> _Your instructions_
The range to reproduce runs from the line containing "The League II" through the last line of the listing below; give exactly those lines and no others.

> _Provided data_
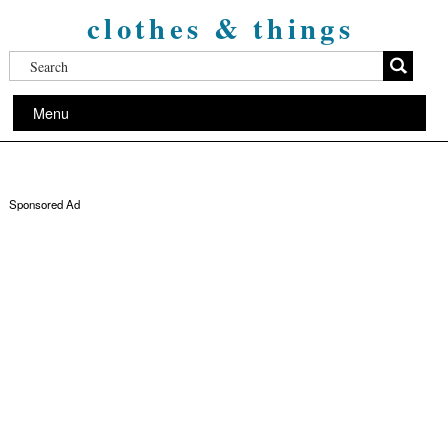
clothes & things
Menu
Sponsored Ad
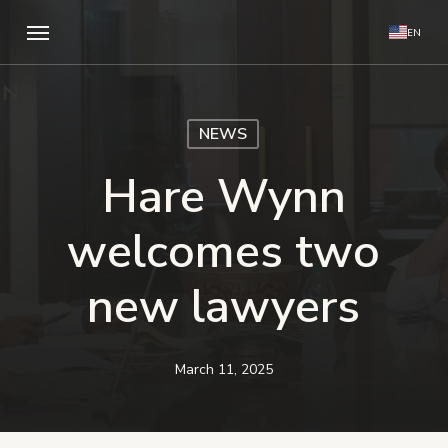
Skip
Menu
EN
to
main
content
NEWS
Hare Wynn
welcomes two
new lawyers
March 11, 2025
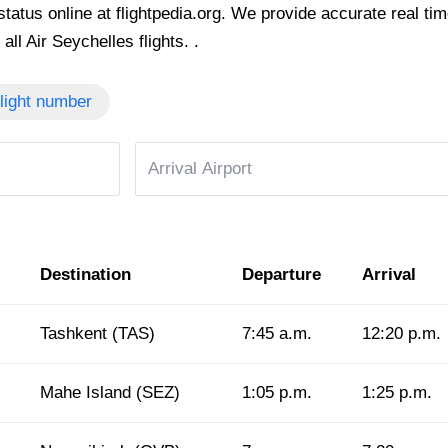
tatus online at flightpedia.org. We provide accurate real time 
all Air Seychelles flights. .
light number
Destination
Departure
Arrival
Tashkent (TAS)
7:45 a.m.
12:20 p.m.
Mahe Island (SEZ)
1:05 p.m.
1:25 p.m.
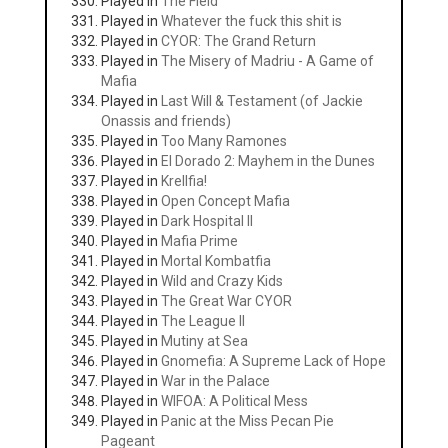
Played in
The Field
Played in
Whatever the fuck this shit is
Played in
CYOR: The Grand Return
Played in
The Misery of Madriu - A Game of
Mafia
Played in
Last Will & Testament (of Jackie
Onassis and friends)
Played in
Too Many Ramones
Played in
El Dorado 2: Mayhem in the Dunes
Played in
Krellfia!
Played in
Open Concept Mafia
Played in
Dark Hospital II
Played in
Mafia Prime
Played in
Mortal Kombatfia
Played in
Wild and Crazy Kids
Played in
The Great War CYOR
Played in
The League II
Played in
Mutiny at Sea
Played in
Gnomefia: A Supreme Lack of Hope
Played in
War in the Palace
Played in
WIFOA: A Political Mess
Played in
Panic at the Miss Pecan Pie
Pageant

> _Answer for the task_
The League II
Played in
Mutiny at Sea
Played in
Gnomefia: A Supreme Lack of Hope
Played in
War in the Palace
Played in
WIFOA: A Political Mess
Played in
Panic at the Miss Pecan Pie
Pageant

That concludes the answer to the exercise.